On prend les même et on recommence car il existe un suite de ce film : Before Sunset qui raconte les retrouvailles un peu plus tard. Pour vous faire gagner du temps de lecture, je dirai que les mêmes causes ont les mêmes effets et que l'analyse présentée ici pour Sunrise vaut aussi pour Sunset.
Le sujet de la rencontre fortuite/coup de foudre romantique est un grand classique d'hollywood dont la grande héroîne etait certainement la belle Audrey Hepburn : Arianne, Vacances Romaines ...
Ces deux films revisitent ce genre sans l'écorcher et l'xercice d'époussetage fonctionne bien.

Marivaudage a dit…

benoit > ouais c'est sympa ton commentaire mais tu me coupes un peu mon effet car en fait j'ai vu les 2 dans la foulée et je comptais faire un post sur Before Sunset.
Mais bon, je ne suis pas 100% d'accord sur le "on prend les mêmes et on recommence". L'analyse n'est pas la même. Je dirai pourquoi très vite (suspens, suspens !).
Bon et moi il faut que je mette la main sur Vacances Romaines, trop la honte de ne pas l'avoir vu.

Benoit a dit…

marivaudage>1000 excuses pour le sifflet et bravo pour tes cahiers.

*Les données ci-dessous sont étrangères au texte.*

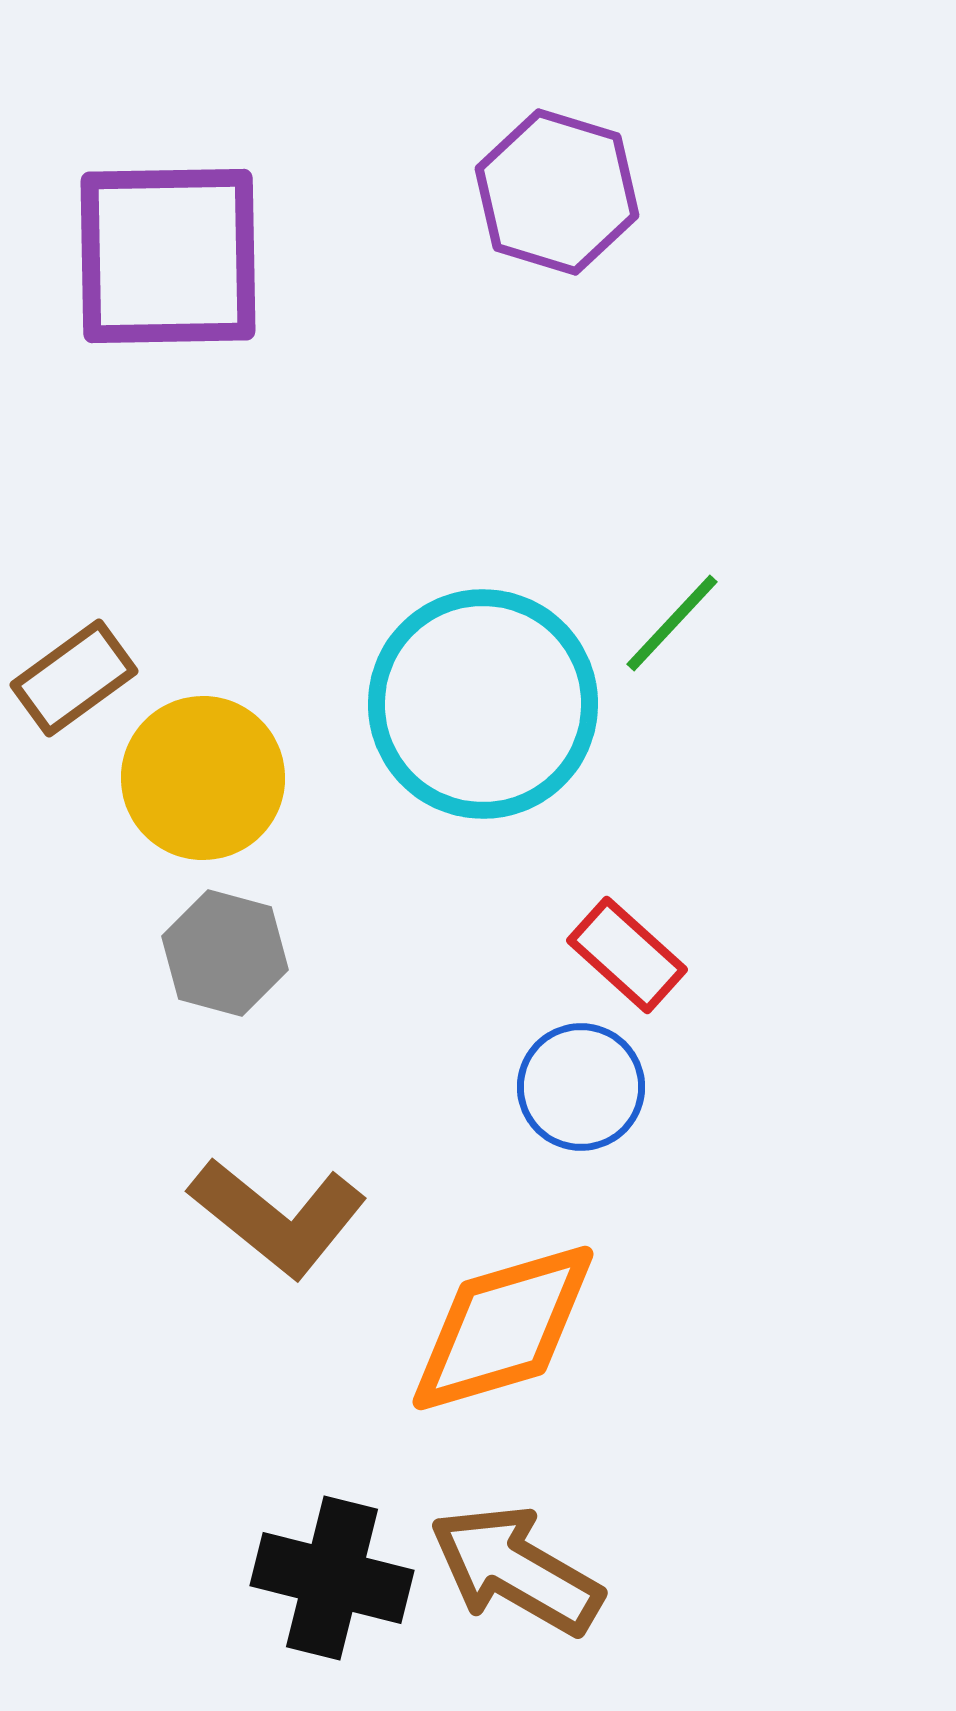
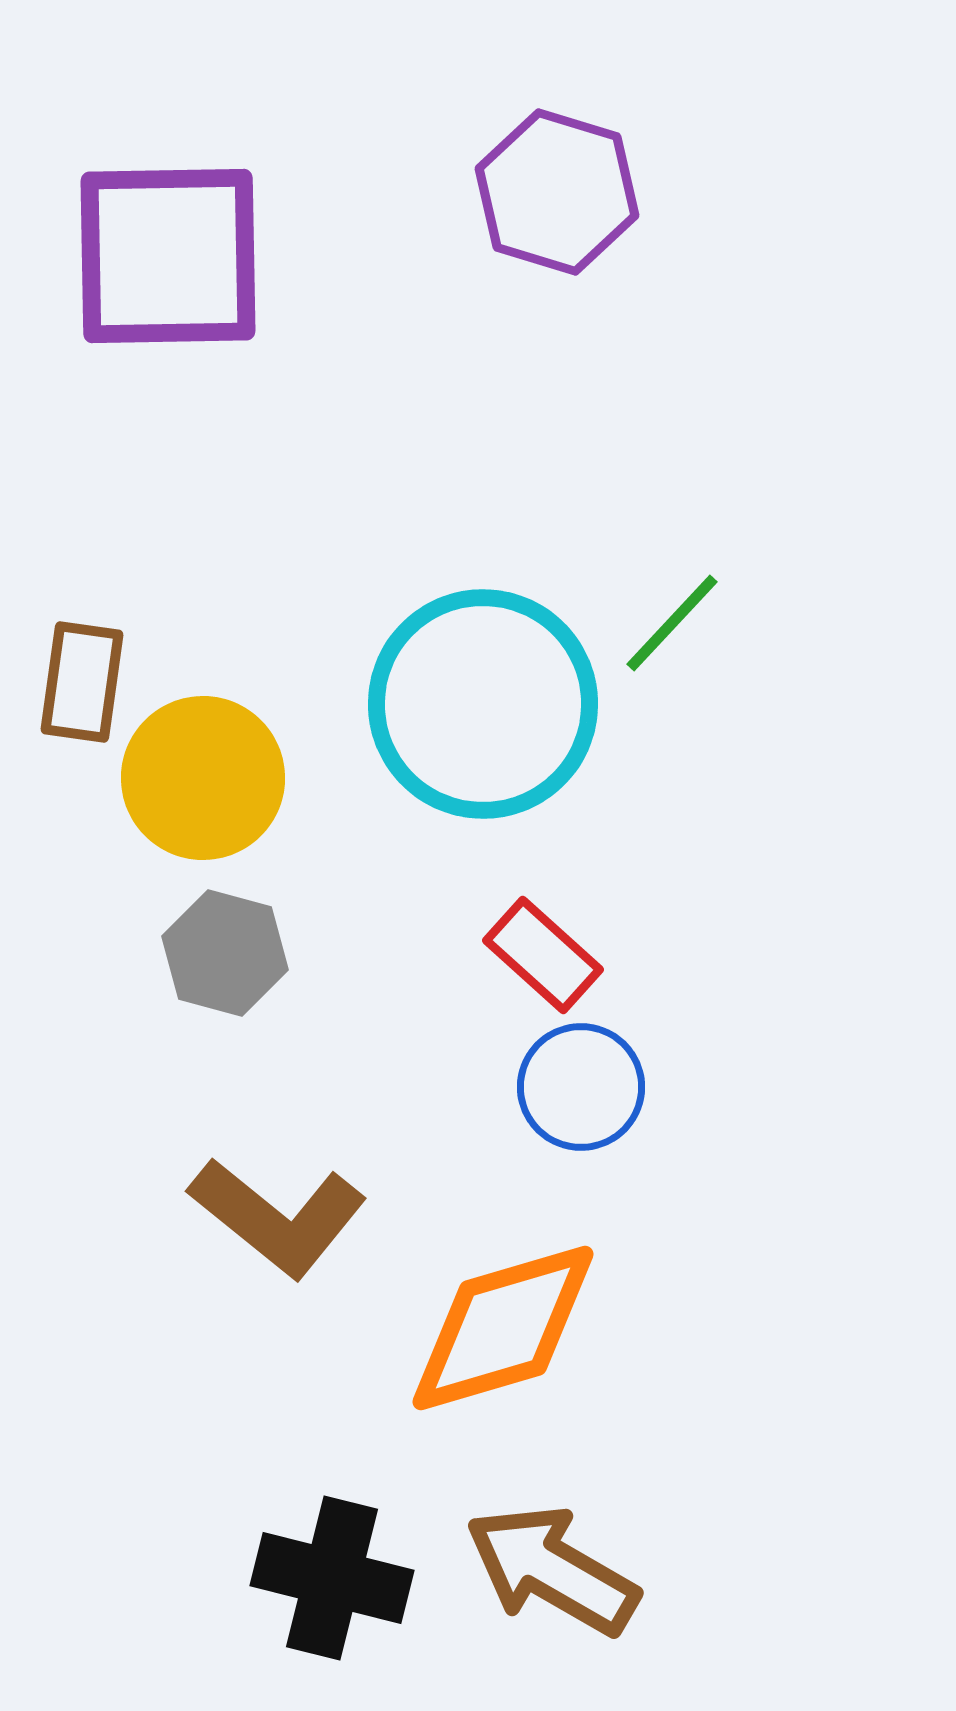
brown rectangle: moved 8 px right, 4 px down; rotated 46 degrees counterclockwise
red rectangle: moved 84 px left
brown arrow: moved 36 px right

De toute façon maintenant j'ai décidé d'arrêter les commentaires paternalistes et de n'écrire que des "putain elle est bonne" ou des "qui a son adresse ?" sur les blogs.

Marivaudage a dit…

Benoit > mais au contraire, continue avec les commentaires paternalistes ou, mieux encore, péremptoires et de pure mauvaise foi. Ca permet de réagir et d'être encore plus de mauvaise foi.
Exemple spécial dédicace : les films de Cassavetes, c'est tout pourri.